The steep increase in U.S. interest rates has been a primary driving element behind the rise in yuan finance, reports said.
This is why the BRI has been a subject of debate among many experts and policymakers, who believe that while Beijing portrays the initiative as a benign investment and development project that is economically beneficial to all, there are strategic objectives that contradict this argument.
“Chinese policymakers have stepped up their efforts to foster the yuan as an alternative currency for international payments, especially trade, which is particularly appealing to any country that aims at bypassing Russia-related sanctions linked to the U.S. or other G7 currencies,” said a client note released on Oct. 18 by Natixis and accessed by The Epoch Times.
Since 2021 and up until June this year, the yuan share of China’s cross-border settlement rose from 15 percent to 23 percent for trade and from 21 percent to 29 percent for services, the note added.
The internationalization of the yuan also benefited China in terms of lower borrowing costs, as many countries—including Russia, Iran, Brazil, Argentina, Bangladesh, and India—have started using the currency to settle international trade obligations as sanctions against Russia for its invasion of Ukraine drained their dollar currency reserves.
“All in all, it seems that the internationalization of yuan is moving ahead in the areas where an alternative currency to the USD is needed most,” added the Natixis note.
The senators’ letter shares similar views. “China is challenging the Society for Worldwide Interbank Financial Telecommunications (‘or SWIFT’) messaging system for banks with its Cross-Border Interbank Payment System (‘or CIPS’).”
Reasons for Concern
As Beijing pushes for greater adoption of the yuan, the Chinese currency has begun to gain market share in international payments, particularly in the country’s cross-border transactions.China’s State Administration of Foreign Exchange (SAFE) revealed that the yuan eclipsed the U.S. dollar for the first time in March and became the main currency in China’s cross-border transfers.
According to SWIFT data released on Oct. 18, the yuan accounted for 3.71 percent of global payments by value in September, a record high and nearly double from 1.91 percent in January.
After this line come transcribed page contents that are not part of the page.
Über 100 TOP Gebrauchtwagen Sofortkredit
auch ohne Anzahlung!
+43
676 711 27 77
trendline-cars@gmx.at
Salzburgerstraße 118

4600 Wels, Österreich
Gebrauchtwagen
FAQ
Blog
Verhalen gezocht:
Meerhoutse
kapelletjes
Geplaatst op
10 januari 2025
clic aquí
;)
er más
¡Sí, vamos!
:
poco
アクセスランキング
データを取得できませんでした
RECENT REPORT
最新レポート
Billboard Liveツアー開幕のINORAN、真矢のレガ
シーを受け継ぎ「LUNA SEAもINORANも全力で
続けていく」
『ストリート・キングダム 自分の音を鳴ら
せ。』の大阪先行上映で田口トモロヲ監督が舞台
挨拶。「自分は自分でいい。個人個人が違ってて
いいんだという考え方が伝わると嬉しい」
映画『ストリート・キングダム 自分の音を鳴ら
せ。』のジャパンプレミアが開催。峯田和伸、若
Nonetheless, the yuan’s share is negligible compared with the dollar’s 46.6 percent.
“The renminbi has gained market share and therefore made progress in functioning as a medium of exchange in global markets,” said Goldman Sachs Intelligence in a July report, adding that the higher usage of yuan in China’s cross-border payments for trade seems relatively broad-based.
Going forward, according to the Natixis note, “despite the headwinds from the investment front due to a depreciated yuan, [its] international use may continue to be fueled by the growing needs for non-G7 currency for trade settlements and private and official financing.”
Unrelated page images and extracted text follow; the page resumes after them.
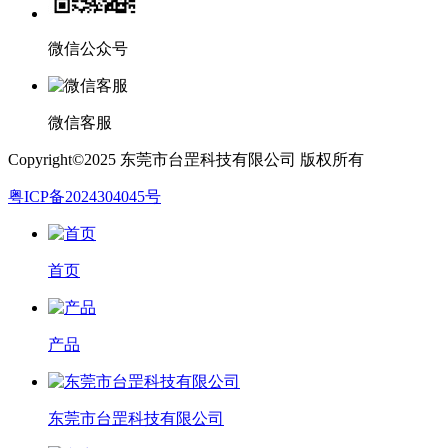
微信公众号
微信客服
Copyright©2025 东莞市台罡科技有限公司 版权所有
粤ICP备2024304045号
首页
产品
东莞市台罡科技有限公司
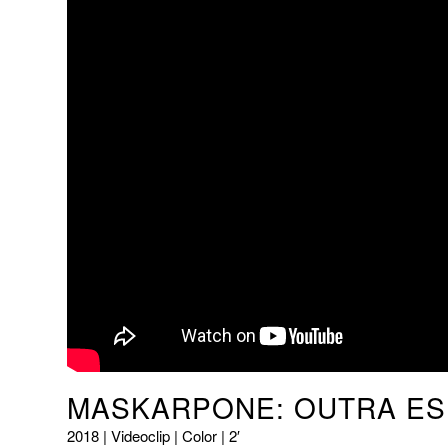
MASKARPONE: OUTRA E
2018 | Videoclip | Color | 2′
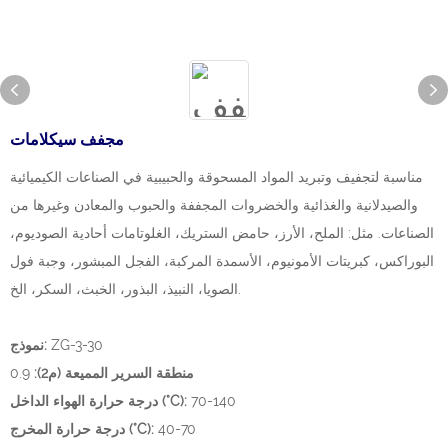
مجفف سيكلامات
مناسبة لتجفيف وتبريد المواد المسحوقة والحبيبية في الصناعات الكيميائية
والصيدلانية والغذائية والخضروات المجففة والحبوب والمعادن وغيرها من
الصناعات. مثل: الملح، الأرز، حامض الستريك، الغلوتامات أحادية الصوديوم،
البوراكس، كبريتات الأمونيوم، الأسمدة المركبة، الفجل المبشور، وجبة فول
الصويا، النبيذ، البذور، الخبث، السكر، الخ.
ZG-3-30
نموذج:
منطقة السرير المميعة (م2):
0.9
70-140
درجة حرارة الهواء الداخل (°C):
40-70
درجة حرارة المخرج (°C):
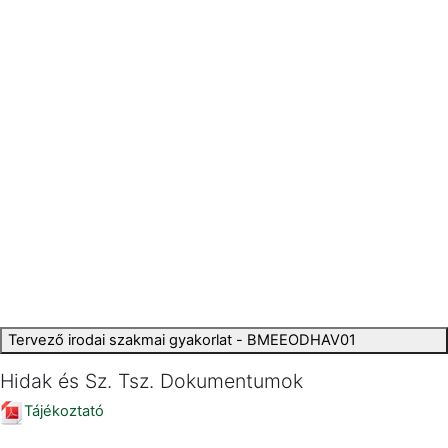
Tervező irodai szakmai gyakorlat - BMEEODHAV01
Hidak és Sz. Tsz. Dokumentumok
Tájékoztató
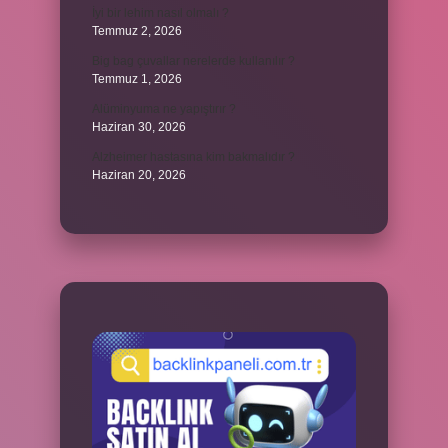
İyi bir lehim nasıl olmalı ?
Temmuz 2, 2026
Big bag çuvallar nerelerde kullanılır ?
Temmuz 1, 2026
Alüminyuma ne yapıştırır ?
Haziran 30, 2026
Alzheimer hastasına kim bakmalıdır ?
Haziran 20, 2026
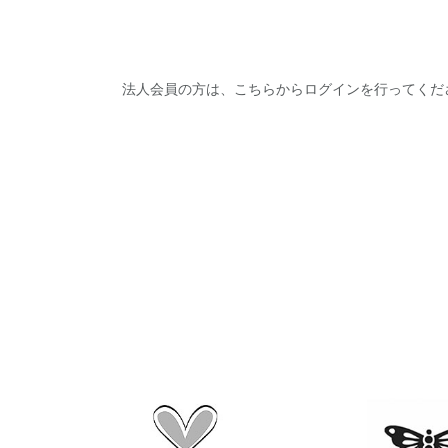
法人会員の方は、こちらからログインを行ってくだ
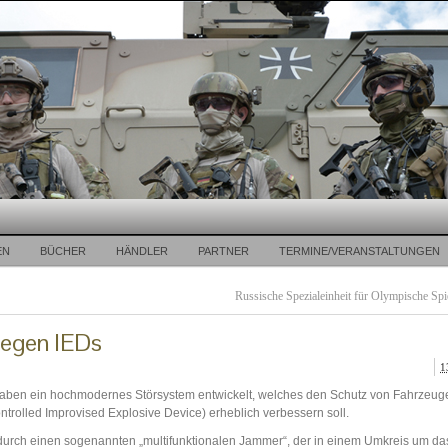
EN
BÜCHER
HÄNDLER
PARTNER
TERMINE/VERANSTALTUNGEN
Russische Spezialeinheit für Olympische Spie
gegen IEDs
1
ben ein hochmodernes Störsystem entwickelt, welches den Schutz von Fahrzeu
rolled Improvised Explosive Device) erheblich verbessern soll.
 durch einen sogenannten „multifunktionalen Jammer“, der in einem Umkreis um d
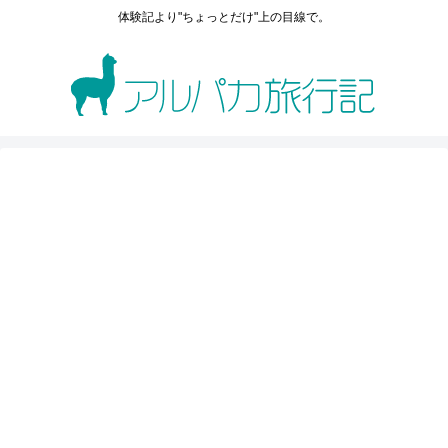
体験記より"ちょっとだけ"上の目線で。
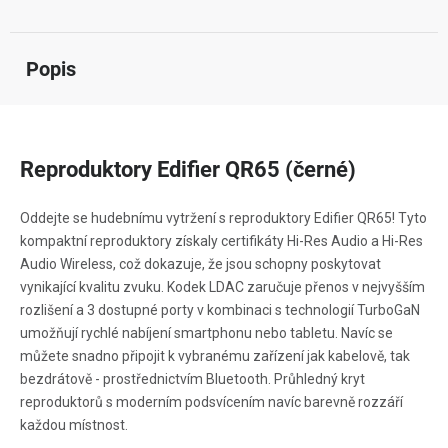
Popis
Reproduktory Edifier QR65 (černé)
Oddejte se hudebnímu vytržení s reproduktory Edifier QR65! Tyto
kompaktní reproduktory získaly certifikáty Hi-Res Audio a Hi-Res
Audio Wireless, což dokazuje, že jsou schopny poskytovat
vynikající kvalitu zvuku. Kodek LDAC zaručuje přenos v nejvyšším
rozlišení a 3 dostupné porty v kombinaci s technologií TurboGaN
umožňují rychlé nabíjení smartphonu nebo tabletu. Navíc se
můžete snadno připojit k vybranému zařízení jak kabelově, tak
bezdrátově - prostřednictvím Bluetooth. Průhledný kryt
reproduktorů s moderním podsvícením navíc barevně rozzáří
každou místnost.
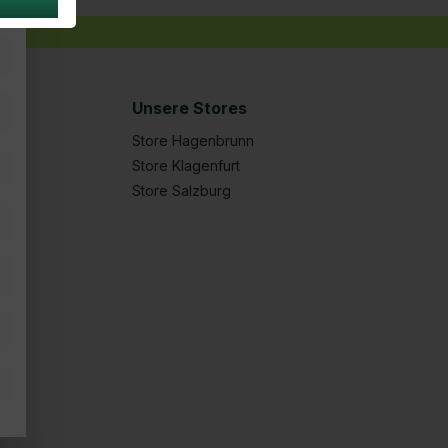
Unsere Stores
Store Hagenbrunn
Store Klagenfurt
Store Salzburg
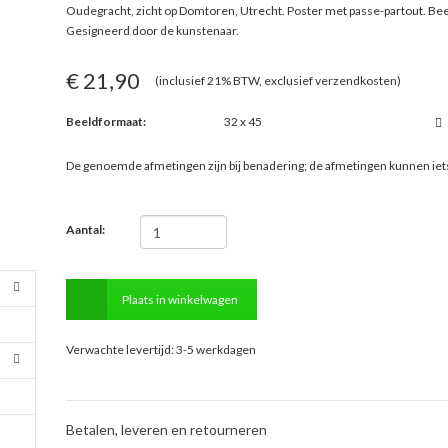
Oudegracht, zicht op Domtoren, Utrecht. Poster met passe-partout. B
Gesigneerd door de kunstenaar.
€ 21,90
(inclusief 21% BTW, exclusief verzendkosten)
Beeldformaat:
32 x 45
De genoemde afmetingen zijn bij benadering; de afmetingen kunnen ie
Aantal:
Plaats in winkelwagen
Verwachte levertijd: 3-5 werkdagen
Betalen, leveren en retourneren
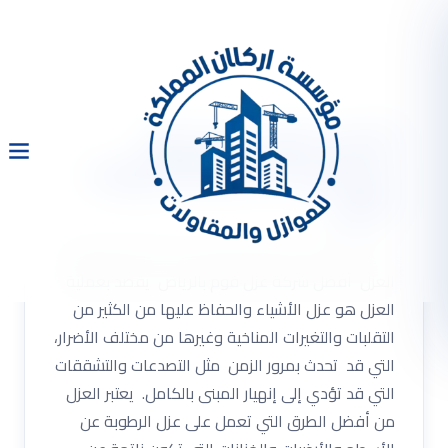
أفضل شركة عزل فوم
بالرياض 0533334179 رولات
العزل
أفضل شركة عزل فوم بالرياض 0533334179 رولات
العزل أفضل شركة عزل فوم بالرياض يقصد بعملية
العزل هو عزل الأشياء والحفاظ عليها من الكثير من
التقلبات والتغيرات المناخية وغيرها من مختلف الأضرار،
التي قد تحدث بمرور الزمن مثل التصدعات والتشققات
التي قد تؤدي إلى إنهيار المبنى بالكامل. يعتبر العزل
من أفضل الطرق التي تعمل على عزل الرطوبة عن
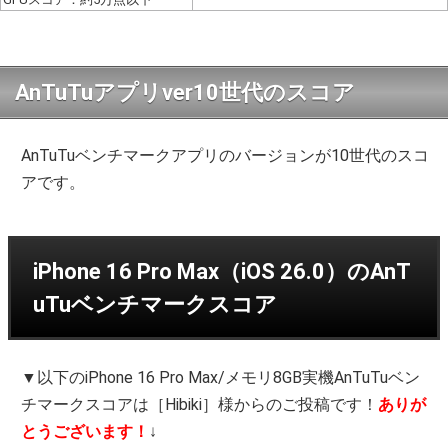
AnTuTuアプリver10世代のスコア
AnTuTuベンチマークアプリのバージョンが10世代のスコ
アです。
iPhone 16 Pro Max（iOS 26.0）のAnT
uTuベンチマークスコア
▼以下のiPhone 16 Pro Max/メモリ8GB実機AnTuTuベン
チマークスコアは［Hibiki］様からのご投稿です！
ありが
とうございます！
↓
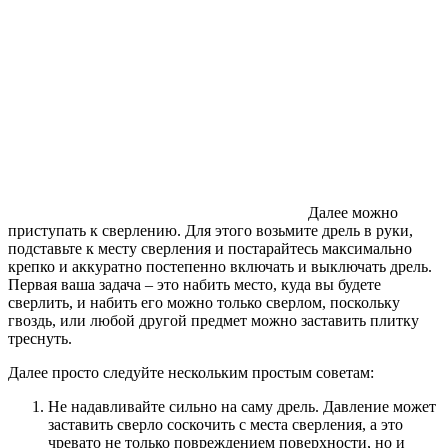
Далее можно
приступать к сверлению. Для этого возьмите дрель в руки,
подставьте к месту сверления и постарайтесь максимально
крепко и аккуратно постепенно включать и выключать дрель.
Первая ваша задача – это набить место, куда вы будете
сверлить, и набить его можно только сверлом, поскольку
гвоздь, или любой другой предмет можно заставить плитку
треснуть.
Далее просто следуйте нескольким простым советам:
Не надавливайте сильно на саму дрель. Давление может
заставить сверло соскочить с места сверления, а это
чревато не только повреждением поверхности, но и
That aside, Beijing has increasingly demanded businesses to share sensitive financial and personally identifiable information data with CCP officials, said the senators.
Furthermore, while the CCP has historically used China’s banking system to serve its geopolitical objectives, its payment networks are not regulated like those in the United States, which ensure data privacy, cybersecurity, and protection against financial stability threats.
The Chinese regime does not “provide reciprocal market access for rights secured in other nations,” either. According to the letter, for nearly two decades, the CCP has blocked a World Trade Organization deal that would let U.S. payment firms compete fairly with UnionPay.
“Therefore, efforts by the CCP to infiltrate the U.S. financial system must be met with extreme scrutiny,” the letter said.